Bush's Successor To Confront Tough Decisions on Defense
February 5th, 2008  
Team Infidel

Topic: Bush's Successor To Confront Tough Decisions on Defense

Bush's Successor To Confront Tough Decisions on Defense
Wall Street Journal
February 5, 2008
Pg. 5
By August Cole
President Bush's new Pentagon budget provides funding for most major weapons efforts in fiscal 2009, but it also pushes some tough decisions on a handful of costly programs to the White House's next occupant.
For the defense industry, the budget will fuel speculation that after more than 10 years of steady growth, defense spending is beginning to peak. Fiscal pressure will influence many of the next president's choices, but others will be shaped by the tension between the military's need to fight insurgents in Iraq and its ability to fight a more conventional war against a superpower.
The White House requested $515.4 billion for the defense budget in fiscal 2009, which begins Oct. 1, a 7.5% increase over fiscal 2008, plus an additional $70 billion outside the regular budget to pay for operations in Iraq and Afghanistan.
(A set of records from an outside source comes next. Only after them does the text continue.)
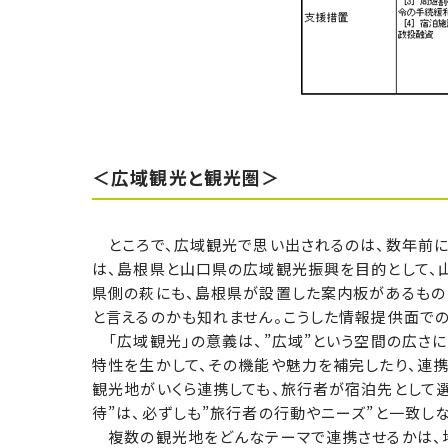
＜広域観光と観光圏＞
ところで、広域観光で思い出されるのは、数年前に
は、島根県と山口県の広域観光振興を目的として、山
県側の萩にも、島根県が設置した案内板があるもの
と言えるのかも知れません。こうした情報提供面で
「広域観光」の意義は、”広域”という空間の広さに
特性を生かして、その機能や魅力を補完したり、連携
観光地がいくら連携しても、旅行者が宿泊先として選
待”は、必ずしも”旅行者の行動やニーズ”と一致し
複数の観光地をどんなテーマで連携させるかは、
Weapons procurement accounts for $104.2 billion, while research-and-development and testing-and-evaluation funding tallies $79.6 billion. The administration is expected to ask for billions more in supplemental funding later this year, for the wars and likely for other items.
While proposed R&D funding is up $2 billion over last year's budget, money being allocated for buying weapons is about $6 billion below what had been expected.
Big weapons systems oriented toward conventional conflicts have strong and vocal backers in Congress and the Pentagon. That makes decisions on cutting such spending very difficult. The Pentagon had been preparing to take the first steps to shut down Lockheed Martin Corp.'s and Boeing Co.'s F-22 Raptor fighter production lines, but no money is set aside to shut down manufacturing in fiscal 2009 -- a move that effectively delays the decision on whether to buy more planes. That funding, almost $500 million, instead is being set aside for repairs of F-15 fighters that have developed structural problems after decades of use.
Similarly, no funding was provided to shut down production of Boeing's C-17 transport plane, a move that delays a decision on what to do with the line.
The administration also proposed shifting $1 billion that was supposed to be spent on four new helicopters for the president into more R&D on that program. Lockheed has been stymied by problems in adapting a European military helicopter to meet the White House's needs.
The budget calls for 20 F-22s to be built. More than half of the Air Force's 93 aircraft being sought in the budget would be pilotless planes such as General Atomics Aeronautical Systems Inc.'s Predator or Northrop Grumman Corp.'s Global Hawk.
For the F-35 Joint Strike Fighter, funding climbed slightly to $6.73 billion. For the third year, the White House proposed eliminating funding for an engine developed by General Electric Co. for the plane, a move widely expected to again be reversed by Congress.
The Navy's Littoral Combat Ship, a near-shore vessel that could account for as many as 55 of the Navy's 313-ship long-term goal, is being pressured because of cost increases. The Navy, which had originally said it wanted six ships next fiscal year, now is scheduled to get two, a sign that rising costs are taking a toll on the program.
The Army's Future Combat Systems contract, a battlefield technology project overseen by Boeing and SAIC Inc., will get $3.56 billion.
More than $21 billion is being set aside for space and missile-defense initiatives, areas in which Lockheed, Northrop and Boeing have strong roles, but work is spread throughout the industry.
The defense companies generally said the budget leaves them well-positioned.